For clients recovering from illness, injury or diagnosed with a medical condition, we provide medically oriented exercise programs designed to enhance overall health, performance, function and quality of life. Some examples of medical exercise include:
Did you know that the American College of Sports Medicine (“ACSM”) recognizes that even a single session of customized activity can provide an immediate, perceivable reduction in your blood pressure? The Mayo Clinic agrees and recommends exercise as a drug-free approach to lowering high blood pressure. It’s been statistically demonstrated that the right exercise program can lower the risk of high blood pressure, or hypertension. Following ACSM’s “Rate of Perceived Exertion” guidelines, an intensity-appropriate program will be tailored for you. This may include a combination of cardio – such as walking, jogging or cycling – and resistance-based exercise. As a secondary benefit, cholesterol imbalances can improve from consistent and ongoing exercise programs. The goal: to lower the buildup of plaques in arteries and keep blood flowing smoothly!
If you suffer from inflammatory (rheumatoid, psoriatic, and spondylitis) and mechanical arthritis (osteoarthritis), clear evidence exists that early intervention can halt joint damage.* Arthritis is particularly painful and injurious to joints. But exercises focusing on good body mechanics can demonstrate a favorable and significant effect on pain. For clients suffering from arthritis, our exercise programs help reduce pain, fatigue and stiffness and commonly include:
- Exercises to increase your level of flexibility and stretch your muscles for comfortable movement throughout your day.
- Strength building exercises to increase shock absorption and balance.

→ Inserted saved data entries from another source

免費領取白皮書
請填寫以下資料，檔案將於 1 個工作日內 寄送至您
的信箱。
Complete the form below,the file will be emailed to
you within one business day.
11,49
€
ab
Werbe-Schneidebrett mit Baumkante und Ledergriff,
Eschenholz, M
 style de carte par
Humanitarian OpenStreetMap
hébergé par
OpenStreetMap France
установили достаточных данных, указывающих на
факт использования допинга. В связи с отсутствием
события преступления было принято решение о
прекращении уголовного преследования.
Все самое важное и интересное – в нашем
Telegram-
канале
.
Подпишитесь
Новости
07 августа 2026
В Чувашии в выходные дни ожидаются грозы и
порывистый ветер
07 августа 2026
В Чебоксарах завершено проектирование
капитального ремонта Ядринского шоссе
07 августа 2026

- Cardiovascular exercises to improve your heart and lung function, lower weight, reduce stress, and help you sleep better.
- Balance and proprioception training to increase kinesthetic coordination and agility.

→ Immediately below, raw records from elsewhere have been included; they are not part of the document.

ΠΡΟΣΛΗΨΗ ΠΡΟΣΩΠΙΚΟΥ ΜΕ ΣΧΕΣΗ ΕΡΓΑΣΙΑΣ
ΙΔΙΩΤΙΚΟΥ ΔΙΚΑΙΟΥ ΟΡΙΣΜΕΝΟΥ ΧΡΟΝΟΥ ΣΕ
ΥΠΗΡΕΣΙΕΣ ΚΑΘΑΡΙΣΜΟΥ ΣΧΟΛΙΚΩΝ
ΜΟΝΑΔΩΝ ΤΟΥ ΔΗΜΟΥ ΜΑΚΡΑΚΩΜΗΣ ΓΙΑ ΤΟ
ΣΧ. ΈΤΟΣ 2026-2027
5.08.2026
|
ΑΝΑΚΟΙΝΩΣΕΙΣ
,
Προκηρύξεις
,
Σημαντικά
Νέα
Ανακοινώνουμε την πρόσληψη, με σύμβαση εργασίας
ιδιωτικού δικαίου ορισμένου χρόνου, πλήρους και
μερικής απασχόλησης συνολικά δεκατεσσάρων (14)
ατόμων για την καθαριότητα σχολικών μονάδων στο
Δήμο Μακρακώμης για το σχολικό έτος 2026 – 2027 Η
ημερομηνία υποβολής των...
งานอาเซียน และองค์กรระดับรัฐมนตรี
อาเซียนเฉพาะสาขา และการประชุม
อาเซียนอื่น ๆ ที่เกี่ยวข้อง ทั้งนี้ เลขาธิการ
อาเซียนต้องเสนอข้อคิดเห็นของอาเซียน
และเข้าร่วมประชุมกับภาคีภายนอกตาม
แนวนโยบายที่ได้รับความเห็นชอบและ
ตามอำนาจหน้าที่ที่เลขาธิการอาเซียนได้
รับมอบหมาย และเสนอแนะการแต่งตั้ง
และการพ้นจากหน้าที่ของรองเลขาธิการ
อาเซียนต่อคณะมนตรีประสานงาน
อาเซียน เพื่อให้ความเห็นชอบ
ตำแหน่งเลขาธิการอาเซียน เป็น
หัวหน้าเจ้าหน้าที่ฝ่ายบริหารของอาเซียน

* Cush JJ: J Rheumatology Suppl. Nov 1 2007; 80: 1-7
**Rooks DS, et al. “Effect of preoperative exercise on measures of functional status in men and women undergoing total hip and knee arthroplasty.” Arthritis Rheum. 2006 Oct 15;55(5):700-8.
Studies have shown that those suffering from type 1 or type 2 diabetes mellitus can benefit from a program of physical activity.* For clients suffering from diabetes, we design an exercise program that includes strength training and cardiovascular exercise. We will help you to coordinate your exercise program to follow the American Academy of Health, Fitness and Rehab’s professional guidelines and your physician’s recommendations for optimizing your insulin levels. We will help you to tailor your exercise program and diet so you maintain safe blood glucose levels while building strength and maximizing your cardiovascular efficiency!

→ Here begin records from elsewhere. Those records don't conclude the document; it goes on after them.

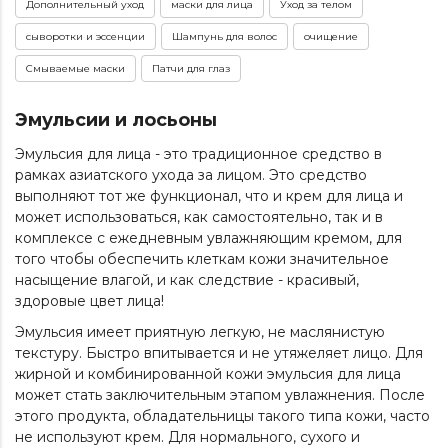
Дополнительный уход
маски для лица
Уход за телом
сыворотки и эссенции
Шампунь для волос
очищение
Смываемые маски
Патчи для глаз
Эмульсии и лосьоны
Эмульсия для лица - это традиционное средство в
рамках азиатского ухода за лицом. Это средство
выполняют тот же функционал, что и крем для лица и
может использоваться, как самостоятельно, так и в
комплексе с ежедневным увлажняющим кремом, для
того чтобы обеспечить клеткам кожи значительное
насыщение влагой, и как следствие - красивый,
здоровые цвет лица!
Эмульсия имеет приятную легкую, не маслянистую
текстуру. Быстро впитывается и не утяжеляет лицо. Для
жирной и комбинированной кожи эмульсия для лица
может стать заключительным этапом увлажнения. После
этого продукта, обладательницы такого типа кожи, часто
не используют крем. Для нормального, сухого и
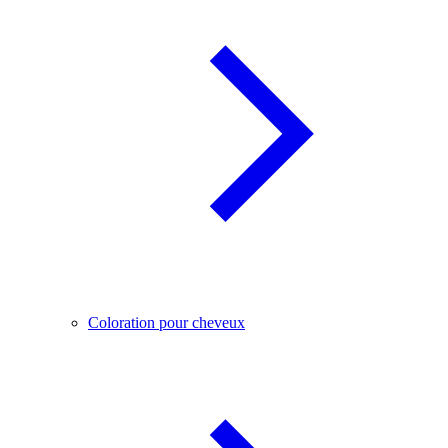
Coloration pour cheveux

The immediate and long term benefits you’ll start to experience include:
- Better cardiovascular health and reduction of diabetes related coronary artery disease;
- More effective insulin usage from increased muscle density and mass;
- Burning glucose calories to lower blood glucose levels;
- Lower blood pressure;
- Improved levels of HDL and lower levels of LDL and triglycerides;
- Weight loss and healthy management;
- Better flexibility
*Pierce NS: Br J Sports Med Jan 13 1999; 33: 161-173
While potentially debilitating, the proper exercise program can help prevent and treat osteoporosis. Some exercises – such as high impact activities and excessive trunk flexion and rotation – can be harmful. But the right exercise program is key to helping you prevent and treat osteoporosis and can:
- Maintain or improve bone mass;
- Improve or maintain safe ambulatory and/or weight bearing status;
- Improve overall functional capacity & Activities of Daily Living (ADL);
- Improve Range of Motion (ROM) and strength in all extremities to functional levels.
According to the National Multiple Sclerosis Society, exercise is helpful in managing many MS symptoms. Maintaining a regular exercise program is one of the best ways to improve your strength, maintain body weight and boost your energy while managing MS. A University of Utah study in 1996 was the first to demonstrate the benefits of exercise for people with MS. Maintaining a regular exercise program improved cardiovascular fitness, strength, and bladder and bowel function. Exercise also lessened fatigue and symptoms of depression, resulting in a more positive attitude and increased participation in social activities. After an initial assessment, an exercise program is prepared that is unique to you. We monitor your improvement and thereafter continue to revise to the program to help you obtain continued benefits and results.